In theory, the experimental treatment would result in an immune system that remains functional, even in the face of an HIV infection, but would halt or slow the progression toward AIDS.
"The anti-HIV genes take advantage of how HIV works," added Anderson, who is now writing a paper about the investigation. "The virus targets cells that are descendants of hemopoeitic stem cells."
During the first stages of infection, HIV targets macrophage cells, gaining entrance into the cell by binding to a receptor called CCR5 on the cell's surface. Later in the infection it targets CD4+ T cells, binding to the CXCR4 receptor on the surface of these cells and bringing on full-blown AIDS.
What researchers discovered is that there is a natural mutation in less than 1 percent of Caucasians that results in a lack of CCR5 receptors on any of their cells.
"We also found that these people are naturally resistant to HIV," said Bauer. "So, more than 10 years ago, we began our work creating a gene that would knock down expression of CCR5 and other key receptors and interfere with other routes of HIV infection."
For IPS-based anti-HIV gene therapy to become reality, UC Davis researchers must first conduct safety and efficacy trials. Researchers have created a mouse model that replicates a normally functioning human immune system.
"We can now move forward and test the safety of the viral vectors, as well as the ability of anti-HIV genes to inhibit HIV infection," noted Anderson. "The humanized mouse model is an important step toward bringing this possible cure to patients."
Bauer and Anderson are hoping to demonstrate in their mouse model that HIV-infection cannot occur following their gene therapy treatment, providing the needed confidence in safety before embarking on clinical trials. This work and studies on the clinical use of IPS cells, Bauer predicts, will lead to a cure for AIDS.
"A real cure will come when we can replace all the hematopoietic stem cells with HIV resistant stem cells. What is so exciting is that we're clearly on the path of doing just that," said Bauer.
This work is funded by UC Davis start-up funds.

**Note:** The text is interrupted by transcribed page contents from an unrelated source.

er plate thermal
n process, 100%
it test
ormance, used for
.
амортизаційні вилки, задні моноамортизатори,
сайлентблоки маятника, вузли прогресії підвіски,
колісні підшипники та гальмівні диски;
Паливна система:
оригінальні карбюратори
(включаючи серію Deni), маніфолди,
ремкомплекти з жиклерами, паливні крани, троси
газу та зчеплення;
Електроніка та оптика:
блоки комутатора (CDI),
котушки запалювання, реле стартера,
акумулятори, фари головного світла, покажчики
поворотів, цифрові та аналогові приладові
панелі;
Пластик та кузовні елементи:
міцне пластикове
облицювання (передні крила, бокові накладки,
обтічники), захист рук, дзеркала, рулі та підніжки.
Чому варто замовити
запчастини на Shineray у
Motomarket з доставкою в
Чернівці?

Other UC Davis researchers involved in the study include Jan Nolta, director of the UC Davis Institute for Regenerative Cures, as well as institute researchers Jon Walker and Louisa Wirthlin.
About UC Davis stem cell research
UC Davis has more than 125 basic, translational and clinical faculty members working together on a variety of adult and embryonic stem cell investigations in Davis and Sacramento. On the Sacramento campus, the university is currently constructing a 90,000-square-foot facility that will be home to its new Institute for Regenerative Cures -- a facility supported by the California Institute for Regenerative Medicine (CIRM).
The state's stem cell agency has awarded more than $34 million to researchers at UC Davis to develop stem cell cures. The grants are designed to expedite the translation and integration of scientific research into discoveries and treatments that benefit society.
UC Davis also has the Translational Human Embryonic Stem Cell Shared Research Facility in Davis, which complements the university's Clinical and Translational Science Center and is supported by CIRM and the National Institutes of Health (NIH).
In 2005, the NIH awarded $6 million to fund a Center of Excellence in Translational Human Stem Cell Research on the Davis campus. One of only two such centers in the nation, it is focused on exploring stem and progenitor cell therapies for the treatment of childhood diseases.